Task
Please keep the images out and set down the data exactly as given.
****
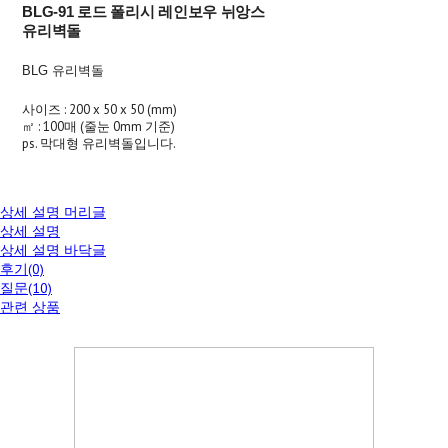
BLG-91 로드 폴리시 레인보우 뉘앙스
유리벽돌
BLG 유리벽돌
사이즈 : 200 x 50 x 50 (mm)
㎡ : 100매 (줄눈 0mm 기준)
ps. 막대형 유리벽돌입니다.
상세 설명 머리글
상세 설명
상세 설명 바닥글
후기(0)
질문(10)
관련 상품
****
Expected answer
BLG-91 로드 폴리시 레인보우 뉘앙스
유리벽돌
BLG 유리벽돌
사이즈 : 200 x 50 x 50 (mm)
㎡ : 100매 (줄눈 0mm 기준)
ps. 막대형 유리벽돌입니다.
상세 설명 머리글
상세 설명
상세 설명 바닥글
후기(0)
질문(10)
관련 상품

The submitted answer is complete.